Once the line containing "имеющими опыт взаимодействия с детьми" is found in the listing below, return it and each line after it through the last, exactly as given.

--- PROVIDED RECORDS ---

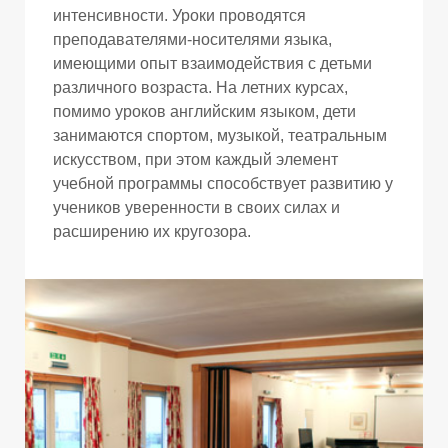
интенсивности. Уроки проводятся
преподавателями-носителями языка,
имеющими опыт взаимодействия с детьми
различного возраста. На летних курсах,
помимо уроков английским языком, дети
занимаются спортом, музыкой, театральным
искусством, при этом каждый элемент
учебной программы способствует развитию у
учеников уверенности в своих силах и
расширению их кругозора.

---

**ANSWER BELOW**.
имеющими опыт взаимодействия с детьми
различного возраста. На летних курсах,
помимо уроков английским языком, дети
занимаются спортом, музыкой, театральным
искусством, при этом каждый элемент
учебной программы способствует развитию у
учеников уверенности в своих силах и
расширению их кругозора.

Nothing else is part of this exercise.